Nueve años después del fallo histórico, pueblos Wayuu siguen muriendo de hambre en La Guajira
El Movimiento Indígena Nación Wayuu presentó un informe ante la Corte Constitucional denunciando que nueve años después de la Sentencia T-302, las comunidades Wayuu continúan enfrentando una tragedia humanitaria con muertes por desnutrición, falta de agua potable y desplazamientos violentos causados por megaproyectos mineros y eólicos. La organización cuestiona que billonarias regalías de empresas extractivas no se reflejan en desarrollo real para estos pueblos indígenas.
A nueve años de que la Corte Constitucional declarara el Estado de Cosas Inconstitucional en La Guajira, el Movimiento Indígena Nación Wayuu volvió a tocar la puerta de la justicia colombiana con un mensaje contundente: nada ha cambiado para los pueblos originarios. Esta denuncia llega en forma de informe especial de Derechos Humanos presentado ante la Corte y distintas instancias nacionales e internacionales, en referencia a la histórica Sentencia T-302 de 2017 que reconoció la violación masiva de derechos fundamentales del pueblo Wayuu.

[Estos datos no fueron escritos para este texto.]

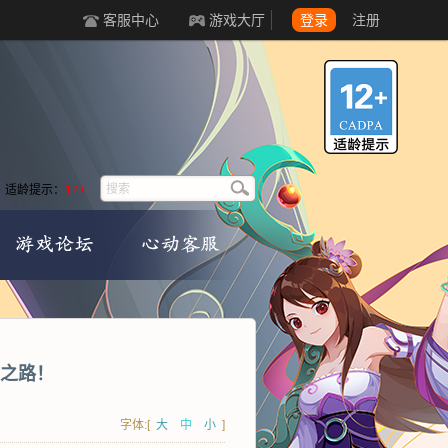
客服中心
游戏大厅
登录
注册
适龄提示：
12+
之路！
字体:[
大
中
小
]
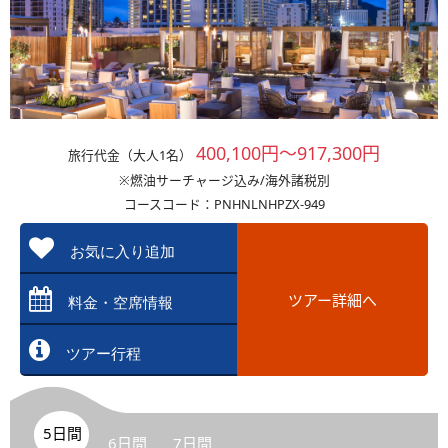
400,100円～917,300円
旅行代金（大人1名）
※燃油サーチャージ込み/海外諸税別
コースコード：PNHNLNHPZX-949
お気に入り追加
ツアー詳細へ
料金・空席情報
ツアー行程
5日間
6日間
7日間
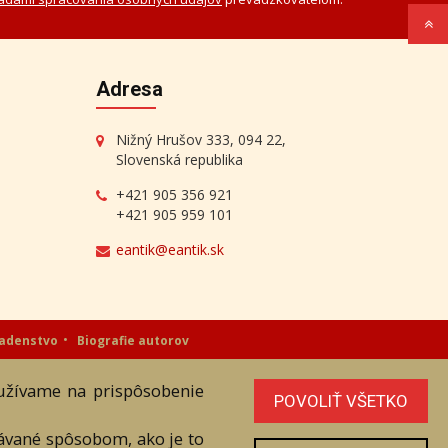
Adresa
Nižný Hrušov 333, 094 22,
Slovenská republika
+421 905 356 921
+421 905 959 101
eantik@eantik.sk
radenstvo
Biografie autorov
oužívame na prispôsobenie
níka. Všetky práva sú vyhradené.
POVOLIŤ VŠETKO
vávané spôsobom, ako je to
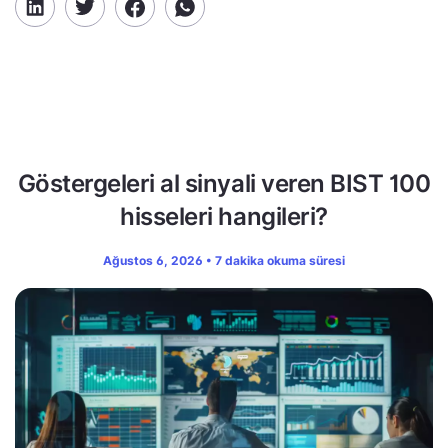
Göstergeleri al sinyali veren BIST 100
hisseleri hangileri?
Ağustos 6, 2026 • 7 dakika okuma süresi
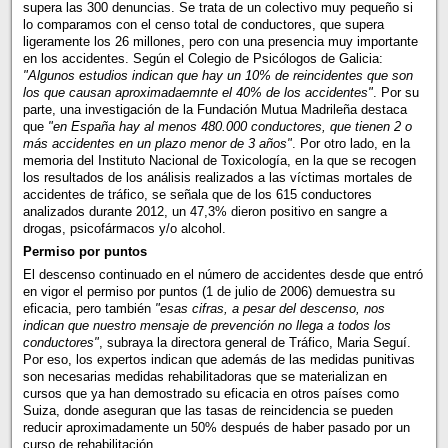
supera las 300 denuncias. Se trata de un colectivo muy pequeño si
lo comparamos con el censo total de conductores, que supera
ligeramente los 26 millones, pero con una presencia muy importante
en los accidentes. Según el Colegio de Psicólogos de Galicia:
"Algunos estudios indican que hay un 10% de reincidentes que son
los que causan aproximadaemnte el 40% de los accidentes"
. Por su
parte, una investigación de la Fundación Mutua Madrileña destaca
que
"en España hay al menos 480.000 conductores, que tienen 2 o
más accidentes en un plazo menor de 3 años"
. Por otro lado, en la
memoria del Instituto Nacional de Toxicología, en la que se recogen
los resultados de los análisis realizados a las víctimas mortales de
accidentes de tráfico, se señala que de los 615 conductores
analizados durante 2012, un 47,3% dieron positivo en sangre a
drogas, psicofármacos y/o alcohol.
Permiso por puntos
El descenso continuado en el número de accidentes desde que entró
en vigor el permiso por puntos (1 de julio de 2006) demuestra su
eficacia, pero también
"esas cifras, a pesar del descenso, nos
indican que nuestro mensaje de prevención no llega a todos los
conductores"
, subraya la directora general de Tráfico, Maria Seguí.
Por eso, los expertos indican que además de las medidas punitivas
son necesarias medidas rehabilitadoras que se materializan en
cursos que ya han demostrado su eficacia en otros países como
Suiza, donde aseguran que las tasas de reincidencia se pueden
reducir aproximadamente un 50% después de haber pasado por un
curso de rehabilitación.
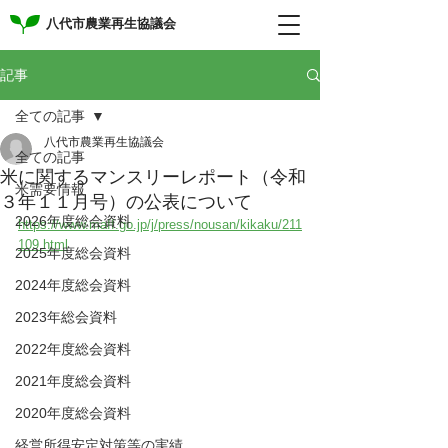
八代市農業再生協議会
記事
全ての記事
八代市農業再生協議会
全ての記事
米に関するマンスリーレポート（令和
米需要情報
３年１１月号）の公表について
2026年度総会資料
https://www.maff.go.jp/j/press/nousan/kikaku/211
109.html
2025年度総会資料
2024年度総会資料
2023年総会資料
2022年度総会資料
2021年度総会資料
2020年度総会資料
経営所得安定対策等の実績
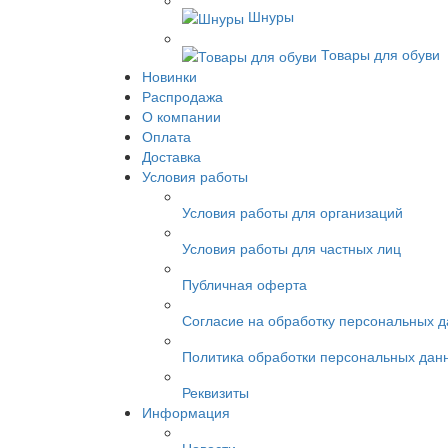
Шнуры
Товары для обуви
Новинки
Распродажа
О компании
Оплата
Доставка
Условия работы
Условия работы для организаций
Условия работы для частных лиц
Публичная оферта
Согласие на обработку персональных 
Политика обработки персональных дан
Реквизиты
Информация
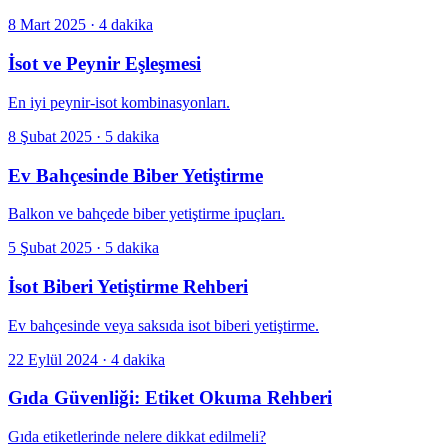
8 Mart 2025
·
4 dakika
İsot ve Peynir Eşleşmesi
En iyi peynir-isot kombinasyonları.
8 Şubat 2025
·
5 dakika
Ev Bahçesinde Biber Yetiştirme
Balkon ve bahçede biber yetiştirme ipuçları.
5 Şubat 2025
·
5 dakika
İsot Biberi Yetiştirme Rehberi
Ev bahçesinde veya saksıda isot biberi yetiştirme.
22 Eylül 2024
·
4 dakika
Gıda Güvenliği: Etiket Okuma Rehberi
Gıda etiketlerinde nelere dikkat edilmeli?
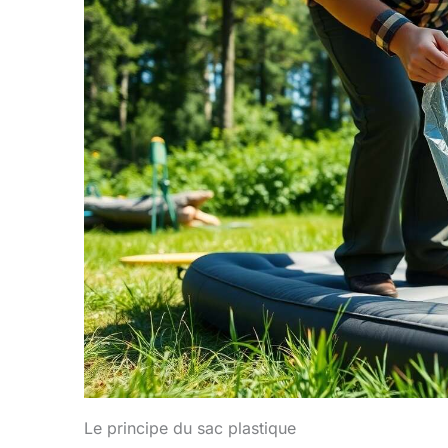
Le principe du sac plastique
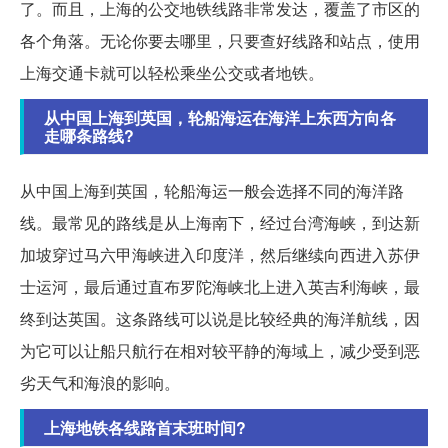
了。而且，上海的公交地铁线路非常发达，覆盖了市区的
各个角落。无论你要去哪里，只要查好线路和站点，使用
上海交通卡就可以轻松乘坐公交或者地铁。
从中国上海到英国，轮船海运在海洋上东西方向各
走哪条路线?
从中国上海到英国，轮船海运一般会选择不同的海洋路
线。最常见的路线是从上海南下，经过台湾海峡，到达新
加坡穿过马六甲海峡进入印度洋，然后继续向西进入苏伊
士运河，最后通过直布罗陀海峡北上进入英吉利海峡，最
终到达英国。这条路线可以说是比较经典的海洋航线，因
为它可以让船只航行在相对较平静的海域上，减少受到恶
劣天气和海浪的影响。
上海地铁各线路首末班时间?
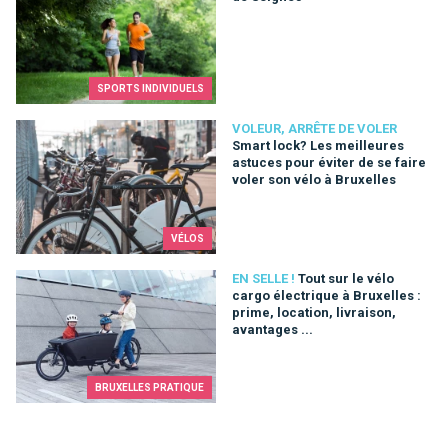
SPORTS INDIVIDUELS
Smart lock? Les meilleures astuces pour éviter de se faire vo
VOLEUR, ARRÊTE DE VOLER
Smart lock? Les meilleures
astuces pour éviter de se faire
voler son vélo à Bruxelles
VÉLOS
Tout sur le vélo cargo électrique à Bruxelles : prime, location, l
EN SELLE !
Tout sur le vélo
cargo électrique à Bruxelles :
prime, location, livraison,
avantages ...
BRUXELLES PRATIQUE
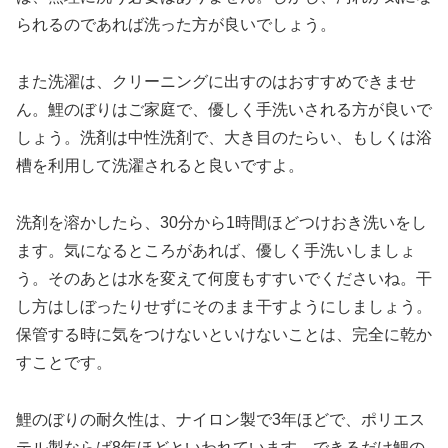
られるのであれば洗った方が良いでしょう。
また洗濯は、クリーニングに出すのはおすすめできませ
ん。鯉のぼりはご家庭で、優しく手洗いされる方が良いで
しょう。洗剤は中性洗剤で、大き目のたらい、もしくは浴
槽を利用して洗濯されると良いですよ。
洗剤を溶かしたら、30分から1時間ほどつけおき洗いをし
ます。気になるところがあれば、優しく手洗いしましょ
う。そのあとは水を変えて何度もすすいでくださいね。干
し方はしぼったりせずにそのまま干すようにしましょう。
保管する時に気をつけないといけないことは、完全に乾か
すことです。
鯉のぼりの耐久性は、ナイロン製で3年ほどで、ポリエス
テル製ならば8年ほどといわれています。できるだけ鯉の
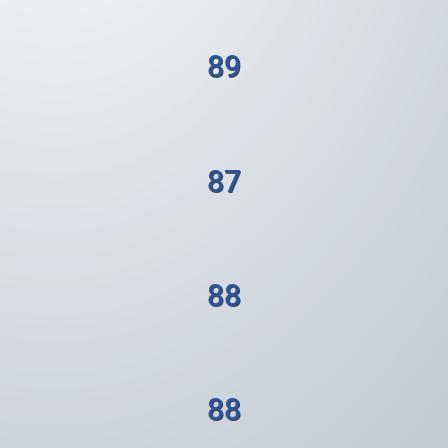
89
87
88
88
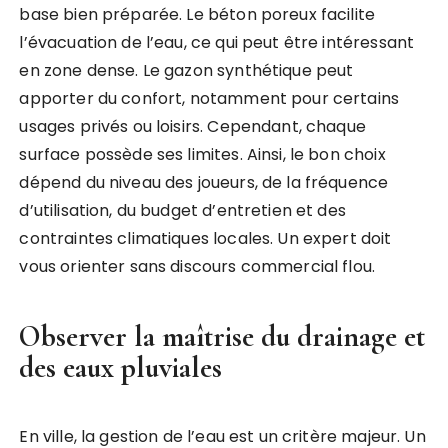
base bien préparée. Le béton poreux facilite
l’évacuation de l’eau, ce qui peut être intéressant
en zone dense. Le gazon synthétique peut
apporter du confort, notamment pour certains
usages privés ou loisirs. Cependant, chaque
surface possède ses limites. Ainsi, le bon choix
dépend du niveau des joueurs, de la fréquence
d’utilisation, du budget d’entretien et des
contraintes climatiques locales. Un expert doit
vous orienter sans discours commercial flou.
Observer la maîtrise du drainage et
des eaux pluviales
En ville, la gestion de l’eau est un critère majeur. Un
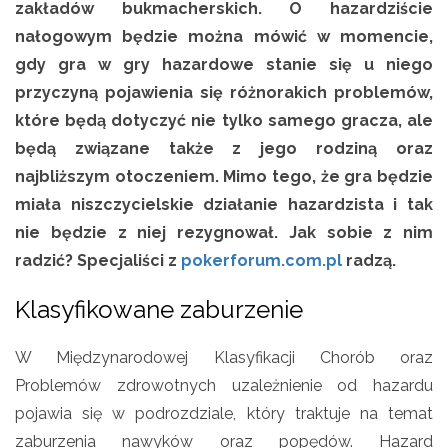
zakładów bukmacherskich. O hazardziście
nałogowym będzie można mówić w momencie,
gdy gra w gry hazardowe stanie się u niego
przyczyną pojawienia się różnorakich problemów,
które będą dotyczyć nie tylko samego gracza, ale
będą związane także z jego rodziną oraz
najbliższym otoczeniem. Mimo tego, że gra będzie
miała niszczycielskie działanie hazardzista i tak
nie będzie z niej rezygnował. Jak sobie z nim
radzić? Specjaliści z
pokerforum.com.pl
radzą.
Klasyfikowane zaburzenie
W Międzynarodowej Klasyfikacji Chorób oraz
Problemów zdrowotnych uzależnienie od hazardu
pojawia się w podrozdziale, który traktuje na temat
zaburzenia nawyków oraz popędów. Hazard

El panorama que dibuja el informe es devastador. Según Nación Wayuu, las comunidades indígenas siguen muriendo de hambre y sed, consumen agua que no es segura para beber y encuentran barreras prácticamente infranqueables para acceder a servicios de salud, alimentación y lo más básico: agua potable. La organización denuncia además que las cifras oficiales sobre mortalidad infantil y desnutrición están maquilladas, ocultando la verdadera magnitud de la crisis humanitaria que vive el territorio.
Pero la tragedia no termina ahí. El informe documenta cómo, mientras el Estado habla de una "transición energética justa", numerosas comunidades Wayuu han sido desplazadas violentamente para dar paso a megaproyectos mineros y eólicos impulsados por grandes empresas. La familia de Moisés Jusayu fue expulsada de sus hogares para desarrollar proyectos eólicos vinculados a empresas como Enel, Ecopetrol y Grupo Energía Bogotá. La comunidad de Chimorotchi desapareció del mapa tras asesinatos, quemas de viviendas y desplazamientos forzados. En Luwopu, familias que fueron expulsadas hace tres décadas por la expansión minera de Cerrejón ahora enfrentan nuevamente el riesgo de extinción cultural y física.
Entre los casos más dolorosos está el del niño Simón Darío Laguna, de apenas nueve años, quien murió arrollado por un vehículo vinculado a operaciones de una empresa de energía eólica mientras buscaba agua a varios kilómetros de su casa. En materia de salud, la denuncia menciona personas que murieron esperando atención médica digna, como el señor Claudio Fernández Ipuana, quien padecía cáncer y se encontraba en grave estado tras irregularidades en su aseguramiento.
La organización también denuncia persecución sistemática contra líderes indígenas, defensores de Derechos Humanos y activistas ambientales, quienes enfrentan amenazas, criminalización y posibles montajes judiciales por denunciar violaciones.
"Mientras las multinacionales extraen miles de millones del territorio Wayuu, nuestros niños siguen muriendo de hambre y sed. Nueve años después de la Sentencia T-302, el Estado de Cosas Inconstitucional no ha desaparecido: hoy se ha convertido en una tragedia humanitaria permanente", señaló el Movimiento Indígena en su documento.
Nación Wayuu solicita con urgencia una audiencia pública nacional e internacional ante la Corte Constitucional, verificación independiente de las cifras reales de desnutrición y mortalidad infantil, y medidas inmediatas frente al riesgo de exterminio que enfrentan las comunidades indígenas del departamento.